You can consider a rule as transforming the command being executed, whereas a trigger is altering the data itself. (Note that this is a simplification! Spend some time reading the documentation for CREATE TRIGGER
and CREATE RULE
rather than trusting some random internet guy.)
So you can define a rule that triggersis invoked when PostgreSQL sees a certain command, and transforms that command into something that would not invoke the trigger.
Take for instance a rule defined as such:
CREATE OR REPLACE RULE dont_insert AS
ON INSERT TO xyz.items
DO INSTEAD NOTHING;
And a trigger defined as such:
CREATE TRIGGER insert_with_func BEFORE INSERT
ON xyz.items FOR EACH ROW
EXECUTE PROCEDURE xyz.row_update_func();
Attempting to do an insert will not invoke row_update_func()

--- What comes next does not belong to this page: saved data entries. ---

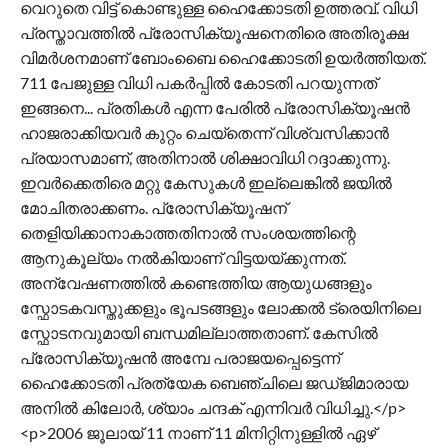
വെറുതെ വിട്ട് കൊണ്ടുള്ള ഹൈക്കോടതി ഉത്തരവ്. വിധി
പ്രസ്താവത്തിൽ പ്രോസിക്യൂഷനെതിരെ അതിരൂക്ഷ
വിമർശനമാണ് ബോംബൈ ഹൈക്കോടതി ഉയർത്തിയത്.
711 പേജുള്ള വിധി പകർപ്പിൽ കോടതി പറയുന്നത്
ഇങ്ങനെ... പ്രതികൾ എന്ന പേരിൽ പ്രോസിക്യൂഷൻ
ഹാജരാക്കിയവർ കുറ്റം ചെയ്തെന്ന് വിശ്വസിക്കാൻ
പ്രയാസമാണ്, അതിനാൽ ശിക്ഷാവിധി റദ്ദാക്കുന്നു.
ഇവർക്കെതിരെ മറ്റു കേസുകൾ ഇല്ലെങ്കിൽ ജയിൽ
മോചിതരാക്കണം. പ്രോസിക്യൂഷന്
തെളിയിക്കാനാകാത്തതിനാൽ സംശയത്തിന്റെ
ആനുകൂല്യം നൽകിയാണ് വിട്ടയയ്ക്കുന്നത്.
അന്വേഷണത്തിൽ കണ്ടെത്തിയ ആയുധങ്ങളും
സ്ഫോടകവസ്തുക്കളും ഭൂപടങ്ങളും ലോക്കൽ ട്രെയിനിലെ
സ്ഫോടനവുമായി ബന്ധമില്ലാത്തതാണ്. കേസിൽ
പ്രോസിക്യൂഷൻ അമ്പേ പരാജയപ്പെട്ടെന്ന്
ഹൈക്കോടതി പ്രത്യേക ബെഞ്ചിലെ ജഡ്ജിമാരായ
അനിൽ കിലോർ, ശ്യാം ചന്ദക് എന്നിവർ വിധിച്ചു.</p>
<p>2006 ജൂലായ് 11 നാണ് 11 മിനിറ്റിനുള്ളിൽ ഏഴ്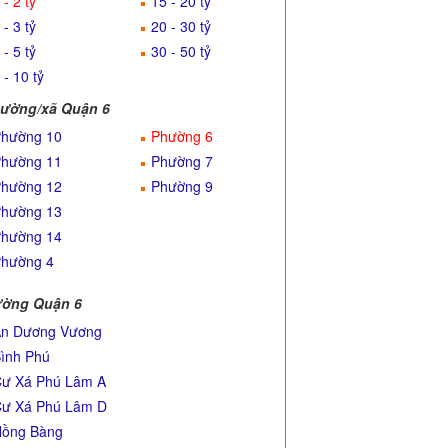
 - 2 tỷ
15 - 20 tỷ
 - 3 tỷ
20 - 30 tỷ
 - 5 tỷ
30 - 50 tỷ
 - 10 tỷ
ường/xã Quận 6
hường 10
Phường 6
hường 11
Phường 7
hường 12
Phường 9
hường 13
hường 14
hường 4
ờng Quận 6
n Dương Vương
ình Phú
ư Xá Phú Lâm A
ư Xá Phú Lâm D
ồng Bàng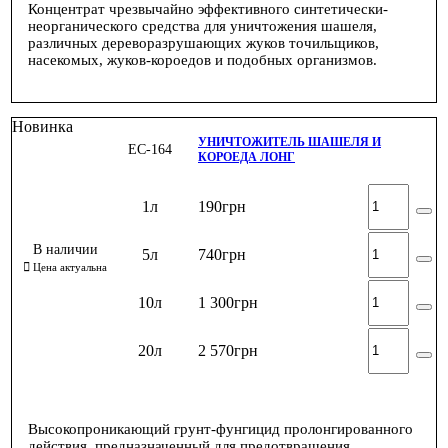
Концентрат чрезвычайно эффективного синтетически-
неорганического средства для уничтожения шашеля,
различных дереворазрушающих жуков точильщиков,
насекомых, жуков-короедов и подобных организмов.
Новинка
УНИЧТОЖИТЕЛЬ ШАШЕЛЯ И
ЕС-164
КОРОЕДА ЛОНГ
1л
190
грн
5л
740
грн
10л
1 300
грн
20л
2 570
грн
Высокопроникающий грунт-фунгицид пролонгированного
действия, предназначенный для предотвращения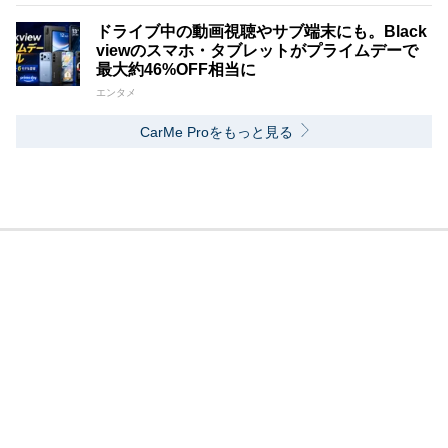
ドライブ中の動画視聴やサブ端末にも。Black
viewのスマホ・タブレットがプライムデーで
最大約46%OFF相当に
エンタメ
CarMe Proをもっと見る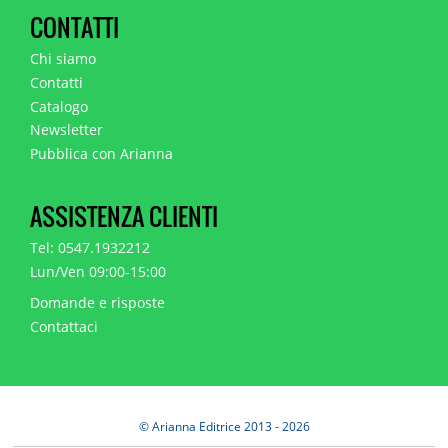
CONTATTI
Chi siamo
Contatti
Catalogo
Newsletter
Pubblica con Arianna
ASSISTENZA CLIENTI
Tel: 0547.1932212
Lun/Ven 09:00-15:00
Domande e risposte
Contattaci
© Arianna Editrice 2013 - 2026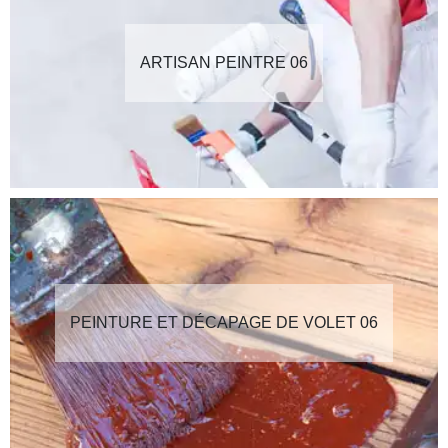
ARTISAN PEINTRE 06
PEINTURE ET DÉCAPAGE DE VOLET 06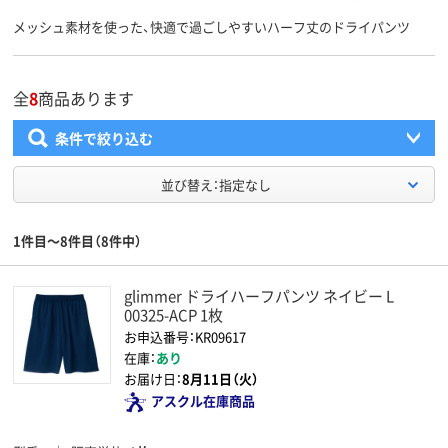
メッシュ素材を使った、快適で過ごしやすいハーフ丈のドライパンツ
全
8
商品あります
条件で絞り込む
並び替え：指定なし
1件目～8件目（8件中）
glimmer ドライハーフパンツ ネイビー L
00325-ACP 1枚
お申込番号：KR09617
在庫：
あり
お届け日：
8月11日（火）
アスクル在庫商品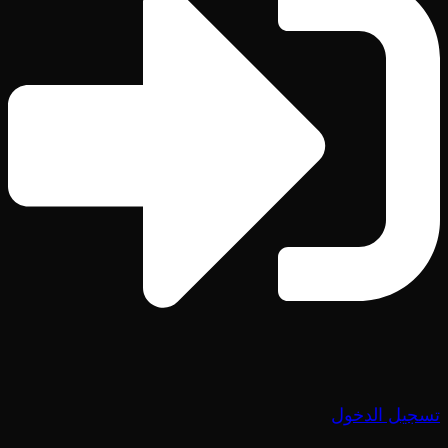
تسجيل الدخول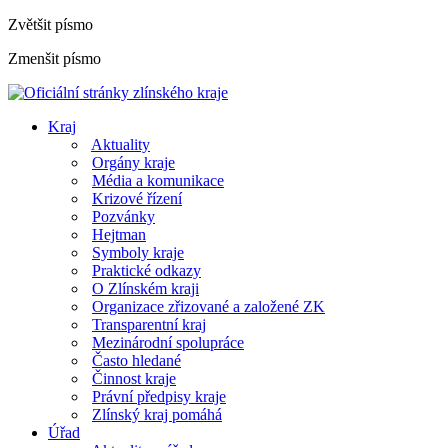
Zvětšit písmo
Zmenšit písmo
Kraj
Aktuality
Orgány kraje
Média a komunikace
Krizové řízení
Pozvánky
Hejtman
Symboly kraje
Praktické odkazy
O Zlínském kraji
Organizace zřizované a založené ZK
Transparentní kraj
Mezinárodní spolupráce
Často hledané
Činnost kraje
Právní předpisy kraje
Zlínský kraj pomáhá
Úřad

, even if the trigger is defined as BEFORE INSERT
, because the rule is modifying the command itself; after the command is re-evaluated, it's no longer doing anything, and the trigger no longer applies.
Obviously your rule does not need to be defined with INSTEAD OF
, and in that case, your rule and your trigger could both apply.
With specific regard to your code, it's hard to say without knowing the definition of konto_zwrocone
, but it doesn't look like it since your trigger and rule are defined for different operations on different tables.